MEMANGGIL.CO - TikTok bukan sekadar platform hiburan; bagi banyak remaja di Indonesia, aplikasi ini sudah jadi bagian dari keseharian mereka. Dengan konten-konten yang singkat dan algoritma yang tahu apa yang kita suka, TikTok bikin penggunanya betah berlama-lama.
Tapi, apakah semua ini baik-baik saja? Ternyata, data dari penelitian Mardiana dan Maryana (2024) menunjukkan bahwa 70% remaja yang sering menggunakan TikTok mengalami stres, dan 60% merasa cemas.
TikTok menarik bagi remaja karena video-videonya yang cepat dan bervariasi, sesuai dengan rentang perhatian (attention span) yang cenderung pendek.
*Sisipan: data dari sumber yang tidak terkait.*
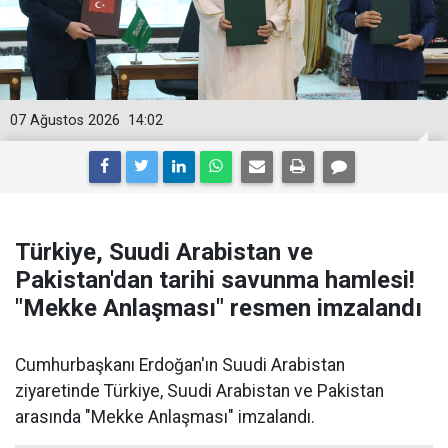
07 Ağustos 2026
14:02
Türkiye, Suudi Arabistan ve
Pakistan'dan tarihi savunma hamlesi!
"Mekke Anlaşması" resmen imzalandı
Cumhurbaşkanı Erdoğan'ın Suudi Arabistan
ziyaretinde Türkiye, Suudi Arabistan ve Pakistan
arasında "Mekke Anlaşması" imzalandı.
Algoritma TikTok pun canggih, menampilkan konten yang "tepat sasaran" sesuai minat pengguna.
Namun, seperti dua sisi koin, penggunaan TikTok secara berlebihan juga memberi dampak negatif, terutama bagi kesehatan mental. Remaja yang kecanduan aplikasi ini sering kali merasa tertinggal jika tidak terus-terusan membuka TikTok, suatu fenomena yang dikenal sebagai FOMO (Fear of Missing Out). Mereka merasa takut ketinggalan tren terbaru, yang menambah tekanan batin mereka.
Dalam studi yang dilakukan pada 2023 di SMK Sore Pangkalpinang, sekitar 70,2% responden yang sering bermain TikTok mengalami stres, dan 61,7% mengalami kecemasan tinggi. Kecemasan ini bukan cuma soal FOMO, tetapi juga perasaan rendah diri yang muncul saat melihat pencapaian orang lain di TikTok.
Konten yang glamor atau sempurna kadang membuat remaja merasa tidak cukup baik. Belum lagi, ada juga tren dan tantangan yang kadang berbahaya, tetapi karena ingin terlihat "keren" atau "up to date," banyak remaja yang rela mengikuti.
Algoritma TikTok yang kuat memang menambah kesenangan, tetapi juga bisa menjadi racun. Video-video yang diatur sedemikian rupa untuk terus menarik perhatian malah berisiko membuat penggunanya kecanduan.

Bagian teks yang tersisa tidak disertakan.